[About this task]: Of the lines below, copy those that hold the word "bière".

[Material shown]:
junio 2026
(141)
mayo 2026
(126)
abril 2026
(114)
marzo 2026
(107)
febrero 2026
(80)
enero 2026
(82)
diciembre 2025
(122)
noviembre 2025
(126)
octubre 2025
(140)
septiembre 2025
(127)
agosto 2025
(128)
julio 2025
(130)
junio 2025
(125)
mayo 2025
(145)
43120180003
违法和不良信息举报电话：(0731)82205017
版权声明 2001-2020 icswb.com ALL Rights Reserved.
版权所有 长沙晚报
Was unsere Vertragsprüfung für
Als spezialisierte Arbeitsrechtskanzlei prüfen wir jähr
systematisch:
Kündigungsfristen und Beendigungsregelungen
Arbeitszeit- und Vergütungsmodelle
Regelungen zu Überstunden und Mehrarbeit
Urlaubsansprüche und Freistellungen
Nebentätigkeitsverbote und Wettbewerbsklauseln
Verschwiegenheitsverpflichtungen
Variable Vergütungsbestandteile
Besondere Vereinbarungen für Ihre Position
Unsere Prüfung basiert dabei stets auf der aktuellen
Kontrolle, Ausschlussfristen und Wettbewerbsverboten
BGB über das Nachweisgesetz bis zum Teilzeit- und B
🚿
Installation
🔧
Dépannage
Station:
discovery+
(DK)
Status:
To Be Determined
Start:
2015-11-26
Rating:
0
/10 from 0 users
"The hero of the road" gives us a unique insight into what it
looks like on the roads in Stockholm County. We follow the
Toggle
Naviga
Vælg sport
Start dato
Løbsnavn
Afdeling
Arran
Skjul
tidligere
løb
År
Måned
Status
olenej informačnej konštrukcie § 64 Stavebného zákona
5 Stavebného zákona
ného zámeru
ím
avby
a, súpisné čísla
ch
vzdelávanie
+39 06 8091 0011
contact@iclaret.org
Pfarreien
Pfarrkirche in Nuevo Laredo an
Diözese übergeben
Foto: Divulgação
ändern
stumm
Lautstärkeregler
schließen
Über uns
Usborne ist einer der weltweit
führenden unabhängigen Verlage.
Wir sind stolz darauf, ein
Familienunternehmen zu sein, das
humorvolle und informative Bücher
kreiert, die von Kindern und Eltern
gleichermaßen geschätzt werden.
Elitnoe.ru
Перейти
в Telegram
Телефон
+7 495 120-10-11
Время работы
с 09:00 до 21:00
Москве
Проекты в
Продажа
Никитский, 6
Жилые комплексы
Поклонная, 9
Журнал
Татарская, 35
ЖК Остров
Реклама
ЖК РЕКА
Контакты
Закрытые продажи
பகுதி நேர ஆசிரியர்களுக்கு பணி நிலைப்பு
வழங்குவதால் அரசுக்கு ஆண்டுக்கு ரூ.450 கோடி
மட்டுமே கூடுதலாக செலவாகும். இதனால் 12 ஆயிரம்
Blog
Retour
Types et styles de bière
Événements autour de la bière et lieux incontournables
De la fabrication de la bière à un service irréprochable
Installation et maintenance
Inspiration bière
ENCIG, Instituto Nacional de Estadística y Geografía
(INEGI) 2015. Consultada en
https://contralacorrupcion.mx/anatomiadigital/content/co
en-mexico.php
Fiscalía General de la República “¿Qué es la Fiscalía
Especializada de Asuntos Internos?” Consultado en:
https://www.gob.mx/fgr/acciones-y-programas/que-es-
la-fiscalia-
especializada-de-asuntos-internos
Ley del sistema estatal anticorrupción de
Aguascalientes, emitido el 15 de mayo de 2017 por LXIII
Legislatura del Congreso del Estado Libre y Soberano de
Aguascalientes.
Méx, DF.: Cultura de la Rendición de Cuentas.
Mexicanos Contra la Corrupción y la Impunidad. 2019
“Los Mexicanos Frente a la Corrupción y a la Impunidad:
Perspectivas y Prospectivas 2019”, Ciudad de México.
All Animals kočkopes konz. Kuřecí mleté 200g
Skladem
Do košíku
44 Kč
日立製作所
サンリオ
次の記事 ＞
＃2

[Answer box]:
Types et styles de bière
Événements autour de la bière et lieux incontournables
De la fabrication de la bière à un service irréprochable
Inspiration bière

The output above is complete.